Dungen
En Är För Mycket Och Tusen Aldrig Nog
9/10
9/10
Classic turntable-ism. Skittering drum and bass. Soothing melodicism. Muscle-flexing swagger. Hushed contemplation. Space jazz duets for fuzzed-out organ and kosmische synths. The list of components for En Är För Mycket Och Tusen Aldrig Nog suggests Dungen have worked up an acute identity crisis since 2015’s beautifully subdued Allas Sak and its instrumental follow-up Häxan (2016).
Songwriter Gustav Ejstes may have wondered whether newfound sobriety (the album title translates as “one is too many and a thousand never enough”) would blunt his creativity. The opposite has happened. Throughout En Är För Mycket Och Tusen Aldrig Nog, Dungen’s boundaries stretch like well-chewed bubblegum. Suddenly, the Stockholm-based quartet’s albums from 2007’s Tio Bitar onwards seem like a mere blueprint for a unique approach after 2004’s psych-rock masterpiece Ta Det Lungt led to the risk of the band being pigeonholed as retro-heads.

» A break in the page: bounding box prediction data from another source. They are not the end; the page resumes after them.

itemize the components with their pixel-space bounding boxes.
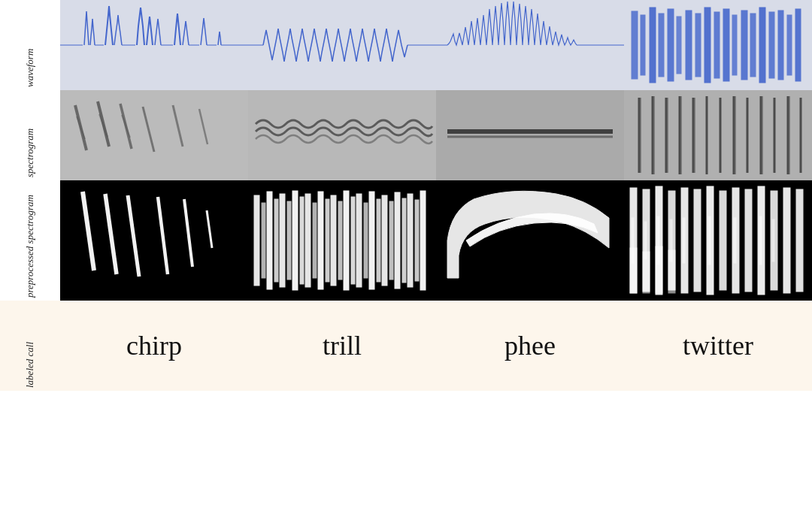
svg-rect-102 [402, 198, 406, 283]
preprocessed-trill [248, 180, 436, 301]
svg-rect-89 [318, 192, 323, 289]
svg-rect-79 [254, 195, 259, 286]
phee-label: phee [504, 330, 556, 361]
svg-rect-90 [326, 199, 329, 282]
svg-rect-32 [787, 15, 792, 75]
preprocessed-row-label: preprocessed spectrogram [0, 180, 60, 301]
svg-rect-83 [280, 194, 285, 287]
svg-rect-121 [720, 191, 726, 290]
svg-rect-33 [795, 9, 801, 81]
preprocessed-phee [436, 180, 624, 301]
svg-rect-93 [344, 191, 349, 290]
svg-rect-133 [656, 246, 662, 293]
svg-rect-24 [714, 12, 720, 78]
labeled-call-row-label: labeled call [0, 301, 60, 391]
spectrogram-phee [436, 90, 624, 180]
spectrogram-chirp [60, 90, 248, 180]
svg-rect-25 [723, 9, 729, 81]
svg-rect-85 [292, 191, 298, 290]
spectrogram-row-label: spectrogram [0, 90, 60, 180]
svg-rect-80 [262, 203, 265, 278]
svg-rect-22 [695, 14, 701, 77]
twitter-label: twitter [683, 330, 753, 361]
svg-rect-103 [408, 194, 413, 287]
trill-label: trill [323, 330, 362, 361]
svg-rect-134 [668, 250, 675, 293]
svg-rect-88 [313, 203, 317, 278]
svg-rect-97 [369, 192, 374, 289]
svg-rect-94 [351, 197, 355, 284]
svg-rect-96 [364, 203, 368, 278]
waveform-trill [248, 0, 436, 90]
svg-rect-30 [769, 12, 774, 78]
waveform-row-label: waveform [0, 0, 60, 90]
chirp-label: chirp [126, 330, 182, 361]
waveform-phee [436, 0, 624, 90]
svg-rect-16 [641, 15, 645, 75]
label-trill: trill [248, 301, 436, 391]
svg-rect-95 [356, 194, 362, 287]
svg-rect-35 [60, 90, 248, 180]
svg-rect-124 [745, 189, 752, 292]
svg-rect-84 [287, 201, 291, 280]
svg-rect-131 [630, 248, 637, 293]
svg-rect-105 [420, 191, 426, 290]
svg-rect-92 [338, 201, 342, 280]
svg-rect-28 [750, 14, 756, 77]
svg-rect-82 [274, 199, 278, 282]
svg-rect-126 [759, 216, 762, 265]
spectrogram-trill [248, 90, 436, 180]
svg-rect-86 [300, 197, 304, 284]
svg-rect-99 [382, 195, 387, 286]
svg-rect-129 [783, 188, 790, 293]
svg-rect-23 [704, 8, 710, 83]
svg-rect-91 [331, 195, 336, 286]
svg-rect-130 [796, 189, 803, 292]
svg-rect-120 [708, 216, 710, 265]
svg-rect-100 [389, 201, 393, 280]
waveform-chirp [60, 0, 248, 90]
waveform-twitter [624, 0, 812, 90]
svg-rect-15 [632, 11, 638, 79]
svg-rect-19 [668, 9, 674, 81]
svg-rect-87 [305, 194, 311, 287]
svg-rect-128 [772, 219, 774, 262]
svg-rect-104 [415, 200, 419, 281]
svg-rect-117 [683, 218, 685, 263]
svg-rect-29 [759, 8, 765, 83]
svg-rect-18 [659, 14, 664, 77]
svg-rect-21 [686, 11, 692, 80]
svg-rect-17 [650, 8, 656, 83]
svg-rect-101 [395, 192, 400, 289]
svg-rect-118 [694, 189, 701, 292]
svg-rect-81 [267, 192, 272, 289]
label-twitter: twitter [624, 301, 812, 391]
svg-rect-20 [677, 17, 681, 74]
preprocessed-twitter [624, 180, 812, 301]
svg-rect-26 [732, 15, 737, 75]
label-chirp: chirp [60, 301, 248, 391]
svg-rect-31 [778, 11, 783, 80]
preprocessed-chirp [60, 180, 248, 301]
label-phee: phee [436, 301, 624, 391]
svg-rect-132 [643, 252, 650, 293]
spectrogram-twitter [624, 90, 812, 180]
svg-rect-98 [377, 199, 380, 282]
svg-rect-46 [436, 90, 624, 180]
svg-rect-27 [741, 11, 747, 80]
svg-rect-123 [734, 218, 736, 263]
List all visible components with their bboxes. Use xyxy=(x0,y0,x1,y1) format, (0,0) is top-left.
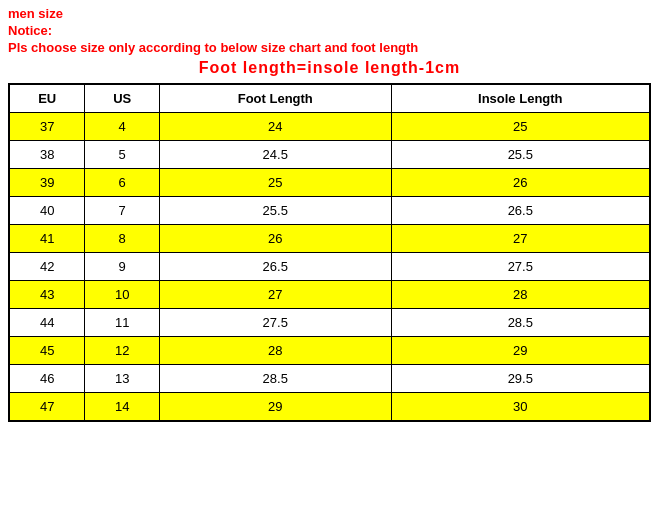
page-wrapper: men size Notice: Pls choose size only ac… xyxy=(0,0,659,430)
cell-foot: 24.5 xyxy=(159,141,391,169)
cell-eu: 39 xyxy=(9,169,85,197)
cell-foot: 29 xyxy=(159,393,391,422)
formula-text: Foot length=insole length-1cm xyxy=(8,59,651,77)
cell-us: 7 xyxy=(85,197,160,225)
cell-insole: 28.5 xyxy=(391,309,650,337)
table-header-row: EU US Foot Length Insole Length xyxy=(9,84,650,113)
cell-eu: 37 xyxy=(9,113,85,141)
cell-insole: 27.5 xyxy=(391,253,650,281)
cell-eu: 41 xyxy=(9,225,85,253)
cell-us: 8 xyxy=(85,225,160,253)
cell-us: 9 xyxy=(85,253,160,281)
cell-insole: 26 xyxy=(391,169,650,197)
cell-foot: 24 xyxy=(159,113,391,141)
cell-foot: 28.5 xyxy=(159,365,391,393)
cell-insole: 26.5 xyxy=(391,197,650,225)
cell-us: 12 xyxy=(85,337,160,365)
cell-insole: 25.5 xyxy=(391,141,650,169)
table-row: 45122829 xyxy=(9,337,650,365)
header-us: US xyxy=(85,84,160,113)
cell-insole: 27 xyxy=(391,225,650,253)
cell-us: 13 xyxy=(85,365,160,393)
table-row: 441127.528.5 xyxy=(9,309,650,337)
cell-eu: 47 xyxy=(9,393,85,422)
cell-insole: 28 xyxy=(391,281,650,309)
table-row: 461328.529.5 xyxy=(9,365,650,393)
notice-label: Notice: xyxy=(8,23,651,38)
cell-us: 11 xyxy=(85,309,160,337)
men-size-title: men size xyxy=(8,6,651,21)
table-row: 42926.527.5 xyxy=(9,253,650,281)
cell-foot: 25 xyxy=(159,169,391,197)
cell-foot: 26 xyxy=(159,225,391,253)
cell-us: 5 xyxy=(85,141,160,169)
cell-eu: 42 xyxy=(9,253,85,281)
cell-us: 6 xyxy=(85,169,160,197)
table-row: 38524.525.5 xyxy=(9,141,650,169)
table-row: 3962526 xyxy=(9,169,650,197)
cell-insole: 25 xyxy=(391,113,650,141)
table-row: 3742425 xyxy=(9,113,650,141)
cell-us: 10 xyxy=(85,281,160,309)
cell-eu: 44 xyxy=(9,309,85,337)
cell-foot: 27.5 xyxy=(159,309,391,337)
cell-foot: 28 xyxy=(159,337,391,365)
table-row: 4182627 xyxy=(9,225,650,253)
header-foot-length: Foot Length xyxy=(159,84,391,113)
cell-eu: 38 xyxy=(9,141,85,169)
cell-eu: 45 xyxy=(9,337,85,365)
cell-insole: 30 xyxy=(391,393,650,422)
cell-eu: 40 xyxy=(9,197,85,225)
table-row: 47142930 xyxy=(9,393,650,422)
header-insole-length: Insole Length xyxy=(391,84,650,113)
cell-foot: 27 xyxy=(159,281,391,309)
cell-eu: 43 xyxy=(9,281,85,309)
cell-foot: 25.5 xyxy=(159,197,391,225)
cell-foot: 26.5 xyxy=(159,253,391,281)
cell-insole: 29.5 xyxy=(391,365,650,393)
cell-us: 14 xyxy=(85,393,160,422)
cell-us: 4 xyxy=(85,113,160,141)
table-row: 40725.526.5 xyxy=(9,197,650,225)
size-chart-table: EU US Foot Length Insole Length 37424253… xyxy=(8,83,651,422)
cell-eu: 46 xyxy=(9,365,85,393)
table-row: 43102728 xyxy=(9,281,650,309)
cell-insole: 29 xyxy=(391,337,650,365)
instruction-text: Pls choose size only according to below … xyxy=(8,40,651,55)
header-eu: EU xyxy=(9,84,85,113)
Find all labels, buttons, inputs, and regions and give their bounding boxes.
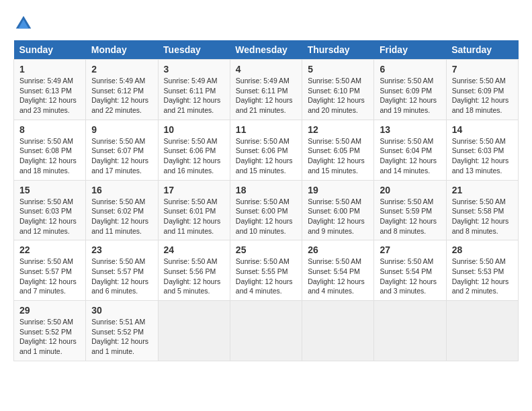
calendar-cell: 1 Sunrise: 5:49 AMSunset: 6:13 PMDayligh… bbox=[14, 60, 86, 120]
column-header-monday: Monday bbox=[86, 40, 158, 60]
calendar-cell bbox=[230, 301, 302, 361]
day-number: 24 bbox=[164, 244, 224, 255]
calendar-cell: 4 Sunrise: 5:49 AMSunset: 6:11 PMDayligh… bbox=[230, 60, 302, 120]
day-number: 16 bbox=[91, 185, 152, 195]
day-number: 26 bbox=[308, 244, 368, 255]
calendar-cell bbox=[158, 301, 230, 361]
column-header-sunday: Sunday bbox=[14, 40, 86, 60]
day-number: 4 bbox=[236, 64, 296, 75]
day-number: 18 bbox=[236, 185, 296, 195]
day-number: 10 bbox=[164, 124, 224, 135]
day-number: 14 bbox=[452, 124, 513, 135]
calendar-cell: 14 Sunrise: 5:50 AMSunset: 6:03 PMDaylig… bbox=[446, 120, 518, 180]
day-info: Sunrise: 5:49 AMSunset: 6:13 PMDaylight:… bbox=[19, 77, 77, 114]
day-info: Sunrise: 5:50 AMSunset: 6:00 PMDaylight:… bbox=[236, 197, 293, 235]
calendar-cell: 15 Sunrise: 5:50 AMSunset: 6:03 PMDaylig… bbox=[14, 180, 86, 240]
calendar-cell: 2 Sunrise: 5:49 AMSunset: 6:12 PMDayligh… bbox=[86, 60, 158, 120]
day-info: Sunrise: 5:50 AMSunset: 6:06 PMDaylight:… bbox=[236, 137, 293, 175]
day-info: Sunrise: 5:50 AMSunset: 5:52 PMDaylight:… bbox=[19, 318, 77, 355]
day-number: 5 bbox=[308, 64, 368, 75]
day-info: Sunrise: 5:49 AMSunset: 6:12 PMDaylight:… bbox=[91, 77, 148, 114]
day-info: Sunrise: 5:50 AMSunset: 5:57 PMDaylight:… bbox=[91, 257, 148, 295]
day-number: 15 bbox=[19, 185, 80, 195]
day-info: Sunrise: 5:50 AMSunset: 6:01 PMDaylight:… bbox=[164, 197, 221, 235]
day-number: 6 bbox=[380, 64, 440, 75]
day-info: Sunrise: 5:50 AMSunset: 6:00 PMDaylight:… bbox=[308, 197, 365, 235]
day-info: Sunrise: 5:49 AMSunset: 6:11 PMDaylight:… bbox=[164, 77, 221, 114]
calendar-cell: 7 Sunrise: 5:50 AMSunset: 6:09 PMDayligh… bbox=[446, 60, 518, 120]
day-number: 25 bbox=[236, 244, 296, 255]
column-header-friday: Friday bbox=[374, 40, 446, 60]
day-info: Sunrise: 5:50 AMSunset: 5:53 PMDaylight:… bbox=[452, 257, 509, 295]
calendar-week-1: 1 Sunrise: 5:49 AMSunset: 6:13 PMDayligh… bbox=[14, 60, 519, 120]
day-info: Sunrise: 5:50 AMSunset: 5:56 PMDaylight:… bbox=[164, 257, 221, 295]
day-info: Sunrise: 5:50 AMSunset: 6:09 PMDaylight:… bbox=[380, 77, 437, 114]
calendar-cell: 25 Sunrise: 5:50 AMSunset: 5:55 PMDaylig… bbox=[230, 240, 302, 301]
day-number: 11 bbox=[236, 124, 296, 135]
day-number: 28 bbox=[452, 244, 513, 255]
day-number: 30 bbox=[91, 305, 152, 316]
day-info: Sunrise: 5:50 AMSunset: 6:09 PMDaylight:… bbox=[452, 77, 509, 114]
day-number: 7 bbox=[452, 64, 513, 75]
page-header bbox=[13, 13, 519, 34]
day-number: 9 bbox=[91, 124, 152, 135]
calendar-cell: 28 Sunrise: 5:50 AMSunset: 5:53 PMDaylig… bbox=[446, 240, 518, 301]
day-number: 23 bbox=[91, 244, 152, 255]
day-info: Sunrise: 5:50 AMSunset: 5:54 PMDaylight:… bbox=[308, 257, 365, 295]
calendar-cell: 6 Sunrise: 5:50 AMSunset: 6:09 PMDayligh… bbox=[374, 60, 446, 120]
logo bbox=[13, 13, 36, 34]
calendar-cell: 3 Sunrise: 5:49 AMSunset: 6:11 PMDayligh… bbox=[158, 60, 230, 120]
day-info: Sunrise: 5:50 AMSunset: 6:10 PMDaylight:… bbox=[308, 77, 365, 114]
calendar-cell: 10 Sunrise: 5:50 AMSunset: 6:06 PMDaylig… bbox=[158, 120, 230, 180]
calendar-cell: 17 Sunrise: 5:50 AMSunset: 6:01 PMDaylig… bbox=[158, 180, 230, 240]
calendar-cell: 23 Sunrise: 5:50 AMSunset: 5:57 PMDaylig… bbox=[86, 240, 158, 301]
calendar-header-row: SundayMondayTuesdayWednesdayThursdayFrid… bbox=[14, 40, 519, 60]
day-number: 27 bbox=[380, 244, 440, 255]
calendar-cell bbox=[374, 301, 446, 361]
column-header-thursday: Thursday bbox=[302, 40, 374, 60]
calendar-week-4: 22 Sunrise: 5:50 AMSunset: 5:57 PMDaylig… bbox=[14, 240, 519, 301]
day-number: 1 bbox=[19, 64, 80, 75]
calendar-cell: 20 Sunrise: 5:50 AMSunset: 5:59 PMDaylig… bbox=[374, 180, 446, 240]
calendar-cell: 19 Sunrise: 5:50 AMSunset: 6:00 PMDaylig… bbox=[302, 180, 374, 240]
day-info: Sunrise: 5:49 AMSunset: 6:11 PMDaylight:… bbox=[236, 77, 293, 114]
day-info: Sunrise: 5:50 AMSunset: 6:03 PMDaylight:… bbox=[19, 197, 77, 235]
calendar-week-3: 15 Sunrise: 5:50 AMSunset: 6:03 PMDaylig… bbox=[14, 180, 519, 240]
day-info: Sunrise: 5:50 AMSunset: 6:07 PMDaylight:… bbox=[91, 137, 148, 175]
calendar-cell: 9 Sunrise: 5:50 AMSunset: 6:07 PMDayligh… bbox=[86, 120, 158, 180]
calendar-week-5: 29 Sunrise: 5:50 AMSunset: 5:52 PMDaylig… bbox=[14, 301, 519, 361]
calendar-cell: 22 Sunrise: 5:50 AMSunset: 5:57 PMDaylig… bbox=[14, 240, 86, 301]
calendar-cell: 11 Sunrise: 5:50 AMSunset: 6:06 PMDaylig… bbox=[230, 120, 302, 180]
day-info: Sunrise: 5:50 AMSunset: 6:02 PMDaylight:… bbox=[91, 197, 148, 235]
day-number: 8 bbox=[19, 124, 80, 135]
calendar-cell: 12 Sunrise: 5:50 AMSunset: 6:05 PMDaylig… bbox=[302, 120, 374, 180]
calendar-table: SundayMondayTuesdayWednesdayThursdayFrid… bbox=[13, 40, 519, 361]
calendar-cell: 8 Sunrise: 5:50 AMSunset: 6:08 PMDayligh… bbox=[14, 120, 86, 180]
column-header-saturday: Saturday bbox=[446, 40, 518, 60]
column-header-wednesday: Wednesday bbox=[230, 40, 302, 60]
day-info: Sunrise: 5:50 AMSunset: 6:04 PMDaylight:… bbox=[380, 137, 437, 175]
day-number: 29 bbox=[19, 305, 80, 316]
calendar-cell: 30 Sunrise: 5:51 AMSunset: 5:52 PMDaylig… bbox=[86, 301, 158, 361]
calendar-cell: 13 Sunrise: 5:50 AMSunset: 6:04 PMDaylig… bbox=[374, 120, 446, 180]
day-info: Sunrise: 5:50 AMSunset: 5:58 PMDaylight:… bbox=[452, 197, 509, 235]
day-number: 20 bbox=[380, 185, 440, 195]
day-number: 12 bbox=[308, 124, 368, 135]
day-info: Sunrise: 5:50 AMSunset: 6:08 PMDaylight:… bbox=[19, 137, 77, 175]
day-number: 21 bbox=[452, 185, 513, 195]
day-info: Sunrise: 5:51 AMSunset: 5:52 PMDaylight:… bbox=[91, 318, 148, 355]
column-header-tuesday: Tuesday bbox=[158, 40, 230, 60]
calendar-cell: 27 Sunrise: 5:50 AMSunset: 5:54 PMDaylig… bbox=[374, 240, 446, 301]
day-info: Sunrise: 5:50 AMSunset: 6:03 PMDaylight:… bbox=[452, 137, 509, 175]
calendar-week-2: 8 Sunrise: 5:50 AMSunset: 6:08 PMDayligh… bbox=[14, 120, 519, 180]
day-number: 22 bbox=[19, 244, 80, 255]
calendar-cell: 16 Sunrise: 5:50 AMSunset: 6:02 PMDaylig… bbox=[86, 180, 158, 240]
day-number: 19 bbox=[308, 185, 368, 195]
day-number: 3 bbox=[164, 64, 224, 75]
day-number: 13 bbox=[380, 124, 440, 135]
calendar-cell: 21 Sunrise: 5:50 AMSunset: 5:58 PMDaylig… bbox=[446, 180, 518, 240]
calendar-cell: 24 Sunrise: 5:50 AMSunset: 5:56 PMDaylig… bbox=[158, 240, 230, 301]
day-info: Sunrise: 5:50 AMSunset: 5:59 PMDaylight:… bbox=[380, 197, 437, 235]
day-info: Sunrise: 5:50 AMSunset: 5:54 PMDaylight:… bbox=[380, 257, 437, 295]
calendar-cell: 29 Sunrise: 5:50 AMSunset: 5:52 PMDaylig… bbox=[14, 301, 86, 361]
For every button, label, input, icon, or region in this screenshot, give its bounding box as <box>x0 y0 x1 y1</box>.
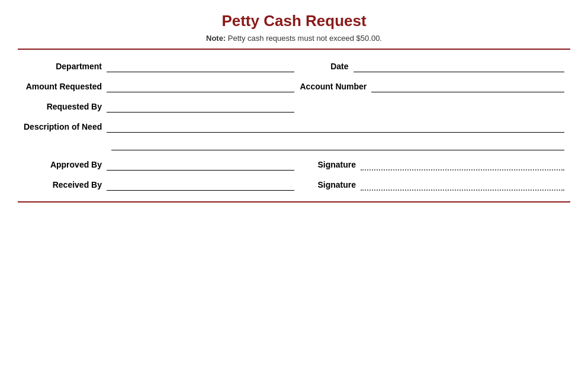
account-number-label: Account Number <box>294 82 372 92</box>
requested-by-row: Requested By <box>24 101 564 113</box>
department-col: Department <box>24 60 294 72</box>
amount-requested-label: Amount Requested <box>24 82 107 92</box>
description-extra-line <box>111 139 564 150</box>
department-date-row: Department Date <box>24 60 564 72</box>
requested-by-col: Requested By <box>24 101 294 113</box>
signature2-input[interactable] <box>361 179 564 191</box>
received-by-input[interactable] <box>107 179 294 191</box>
header: Petty Cash Request Note: Petty cash requ… <box>18 12 570 43</box>
approved-by-label: Approved By <box>24 160 107 171</box>
department-input[interactable] <box>107 60 294 72</box>
requested-by-label: Requested By <box>24 102 107 113</box>
signature1-col: Signature <box>294 159 565 171</box>
approved-by-input[interactable] <box>107 159 294 171</box>
account-col: Account Number <box>294 81 565 92</box>
received-by-col: Received By <box>24 179 294 191</box>
received-by-label: Received By <box>24 180 107 191</box>
page-container: Petty Cash Request Note: Petty cash requ… <box>0 0 588 392</box>
form-section: Department Date Amount Requested Account… <box>18 60 570 191</box>
signature2-label: Signature <box>294 180 361 191</box>
signature1-label: Signature <box>294 160 361 171</box>
description-row: Description of Need <box>24 121 564 133</box>
top-divider <box>18 49 570 50</box>
signature1-input[interactable] <box>361 159 564 171</box>
department-label: Department <box>24 62 107 72</box>
amount-requested-input[interactable] <box>107 81 294 92</box>
date-label: Date <box>294 62 354 72</box>
amount-col: Amount Requested <box>24 81 294 92</box>
description-label: Description of Need <box>24 122 107 133</box>
date-input[interactable] <box>354 60 565 72</box>
note-bold: Note: <box>206 34 226 43</box>
received-signature2-row: Received By Signature <box>24 179 564 191</box>
amount-account-row: Amount Requested Account Number <box>24 81 564 92</box>
page-title: Petty Cash Request <box>18 12 570 30</box>
date-col: Date <box>294 60 565 72</box>
signature2-col: Signature <box>294 179 565 191</box>
bottom-divider <box>18 201 570 203</box>
account-number-input[interactable] <box>371 81 564 92</box>
approved-by-col: Approved By <box>24 159 294 171</box>
note-text: Petty cash requests must not exceed $50.… <box>226 34 382 43</box>
description-input[interactable] <box>107 121 564 133</box>
approved-signature1-row: Approved By Signature <box>24 159 564 171</box>
requested-by-input[interactable] <box>107 101 294 113</box>
note-line: Note: Petty cash requests must not excee… <box>18 34 570 43</box>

The ensuing mash-up of all of the band’s eclectic influences is what the heavy-lidded pastoral balladry, loose-limbed wig-outs and cosmic meltdowns of more recent Dungen albums have striven for: the striking juxtapositions ultimately cohere into an electrifying album that somehow sounds unmistakably like Dungen despite dodging the band’s usual moves. That the tunes are uniformly very strong helps: it’s hard to decide whether the stately, quietly majestic slow-burn of ‘Om Natten’ or ‘Var Har Du Varit’ (an unlikely collision between drum & bass clatter and vulnerable introspection) presents the band’s recorded peak, with the joyously overdriven fuzz-fest of ‘Nattens Sista Strimma Ljus’ – which takes on the band’s early this-amp-is-on-fire triumphs and wins – not far behind.